This is a Speaker Recognition system with GUI, served as an SRT project for the course Signal Processing (2013Fall) in Tsinghua University.
For more details of this project, please see:
- Our presentation slides
- Our complete report
- SciPy
- scikit-learn
- scikits.talkbox
- bob
- pyssp
- PyQt
- PyAudio
- gcc >= 4.7
Voice Activity Detection(VAD):
Feature:
Model:
- Gaussian Mixture Model (GMM)
- Universal Background Model (UBM)
- Continuous Restricted Boltzman Machine (CRBM)

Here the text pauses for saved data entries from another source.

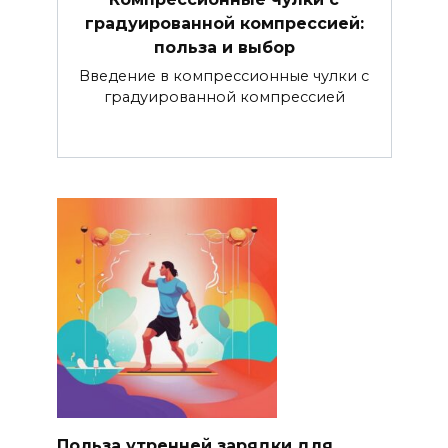
градуированной компрессией:
польза и выбор
Введение в компрессионные чулки с
градуированной компрессией
Польза утренней зарядки для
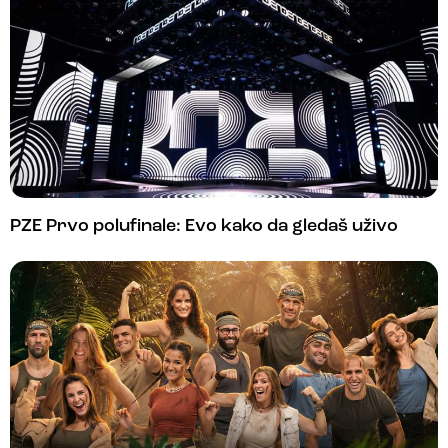
PZE Prvo polufinale: Evo kako da gledaš uživo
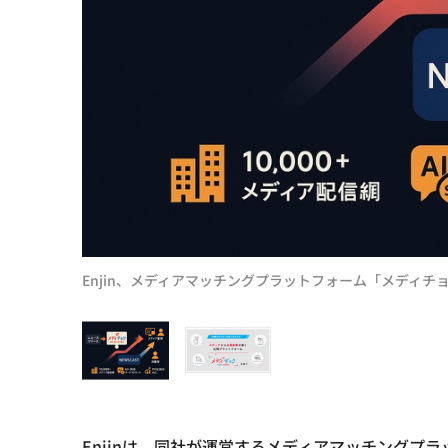
Enjin、メディアマッチングプラットフォーム「メディチョ
Enjinは、同社が運営するメディアマッチングプ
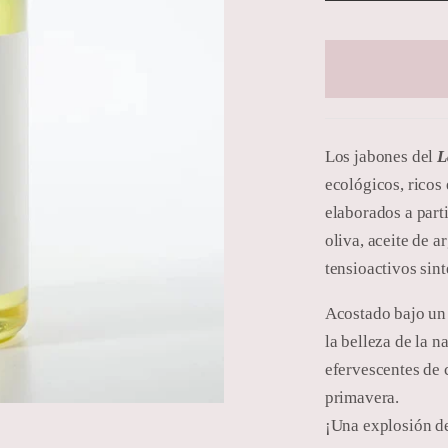
Los jabones del
L
ecológicos, ricos 
elaborados a parti
oliva, aceite de a
tensioactivos sint
Acostado bajo un 
la belleza de la n
efervescentes de c
primavera.
¡Una explosión d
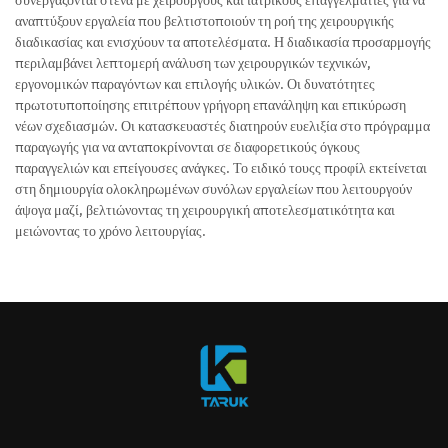
αναπτύξουν εργαλεία που βελτιστοποιούν τη ροή της χειρουργικής
διαδικασίας και ενισχύουν τα αποτελέσματα. Η διαδικασία προσαρμογής
περιλαμβάνει λεπτομερή ανάλυση των χειρουργικών τεχνικών,
εργονομικών παραγόντων και επιλογής υλικών. Οι δυνατότητες
πρωτοτυποποίησης επιτρέπουν γρήγορη επανάληψη και επικύρωση
νέων σχεδιασμών. Οι κατασκευαστές διατηρούν ευελιξία στο πρόγραμμα
παραγωγής για να ανταποκρίνονται σε διαφορετικούς όγκους
παραγγελιών και επείγουσες ανάγκες. Το ειδικό τουςς προφίλ εκτείνεται
στη δημιουργία ολοκληρωμένων συνόλων εργαλείων που λειτουργούν
άψογα μαζί, βελτιώνοντας τη χειρουργική αποτελεσματικότητα και
μειώνοντας το χρόνο λειτουργίας.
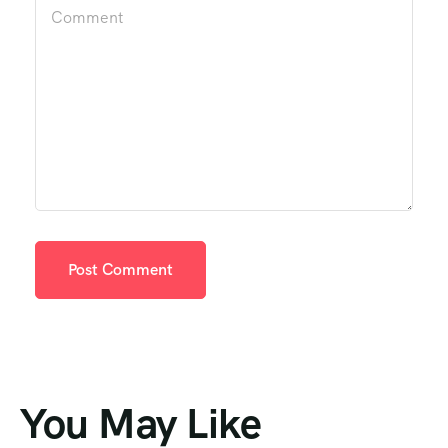
You May Like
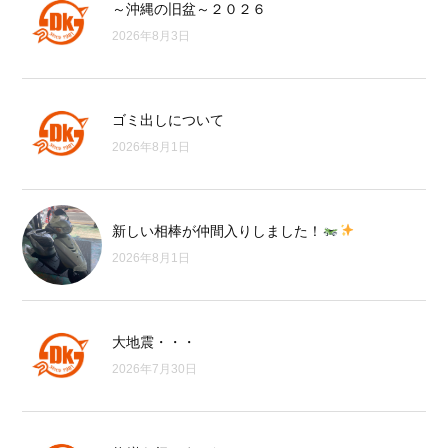
～沖縄の旧盆～２０２６
2026年8月3日
ゴミ出しについて
2026年8月1日
新しい相棒が仲間入りしました！
2026年8月1日
大地震・・・
2026年7月30日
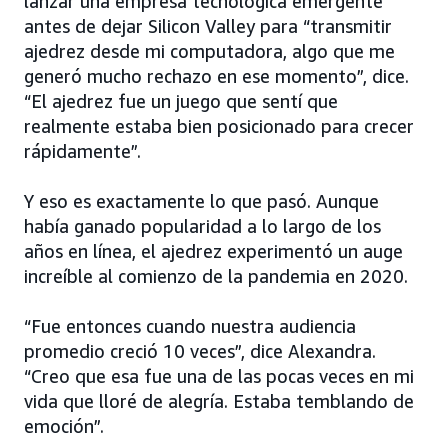
lanzar una empresa tecnológica emergente
antes de dejar Silicon Valley para “transmitir
ajedrez desde mi computadora, algo que me
generó mucho rechazo en ese momento”, dice.
“El ajedrez fue un juego que sentí que
realmente estaba bien posicionado para crecer
rápidamente”.
Y eso es exactamente lo que pasó. Aunque
había ganado popularidad a lo largo de los
años en línea, el ajedrez experimentó un auge
increíble al comienzo de la pandemia en 2020.
“Fue entonces cuando nuestra audiencia
promedio creció 10 veces”, dice Alexandra.
“Creo que esa fue una de las pocas veces en mi
vida que lloré de alegría. Estaba temblando de
emoción”.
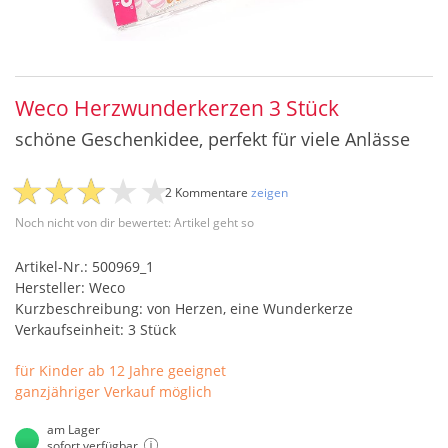
Weco Herzwunderkerzen 3 Stück
schöne Geschenkidee, perfekt für viele Anlässe
2 Kommentare
zeigen
Noch nicht von dir bewertet: Artikel geht so
Artikel-Nr.: 500969_1
Hersteller: Weco
Kurzbeschreibung: von Herzen, eine Wunderkerze
Verkaufseinheit: 3 Stück
für Kinder ab 12 Jahre geeignet
ganzjähriger Verkauf möglich
am Lager
sofort verfügbar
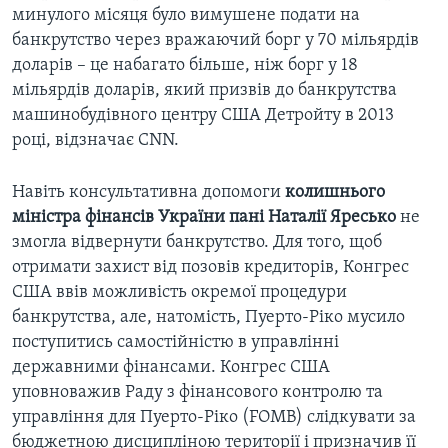
минулого місяця було вимушене подати на
банкрутство через вражаючий борг у 70 мільярдів
доларів – це набагато більше, ніж борг у 18
мільярдів доларів, який призвів до банкрутства
машинобудівного центру США Детройту в 2013
році, відзначає CNN.
Навіть консультативна допомоги
колишнього
міністра фінансів України пані Наталії Яресько
не
змогла відвернути банкрутство. Для того, щоб
отримати захист від позовів кредиторів, Конгрес
США ввів можливість окремої процедури
банкрутства, але, натомість, Пуерто-Ріко мусило
поступитись самостійністю в управлінні
державними фінансами. Конгрес США
уповноважив Раду з фінансового контролю та
управління для Пуерто-Ріко (FOMB) слідкувати за
бюджетною дисципліною території і призначив її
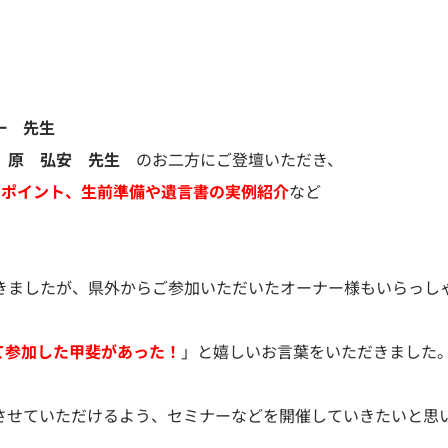
一 先生
 原 弘安 先生
のお二方にご登壇いただき、
きポイント、生前準備や遺言書の実例紹介
など
きましたが、県外からご参加いただいたオーナー様もいらっし
て参加した甲斐があった！
」と嬉しいお言葉をいただきました
させていただけるよう、セミナーなどを開催していきたいと思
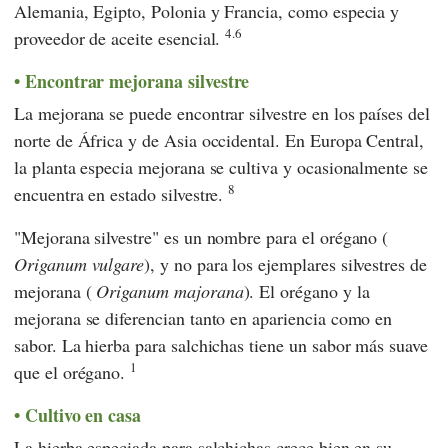
Alemania, Egipto, Polonia y Francia, como especia y
4.6
proveedor de aceite esencial.
Encontrar mejorana silvestre
La mejorana se puede encontrar silvestre en los países del
norte de África y de Asia occidental. En Europa Central,
la planta especia mejorana se cultiva y ocasionalmente se
8
encuentra en estado silvestre.
"Mejorana silvestre" es un nombre para el orégano (
Origanum vulgare
), y no para los ejemplares silvestres de
mejorana (
Origanum majorana
). El orégano y la
mejorana se diferencian tanto en apariencia como en
sabor. La hierba para salchichas tiene un sabor más suave
1
que el orégano.
Cultivo en casa
La hierba especiada para salchichas crece bien en su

- Joint Factor Analysis (JFA)
Our GUI not only has basic functionality for recording, enrollment, training and testing, but also has a visualization of real-time speaker recognition:
See our demo video (in Chinese) for more details.
usage: speaker-recognition.py [-h] -t TASK -i INPUT -m MODEL
Speaker Recognition Command Line Tool
optional arguments:
-h, --help show this help message and exit
-t TASK, --task TASK Task to do. Either "enroll", "predict"
-i INPUT, --input INPUT
Input Files(to predict) or Directories(to enroll)
-m MODEL, --model MODEL
Model file to save(in enroll) or use(in predict)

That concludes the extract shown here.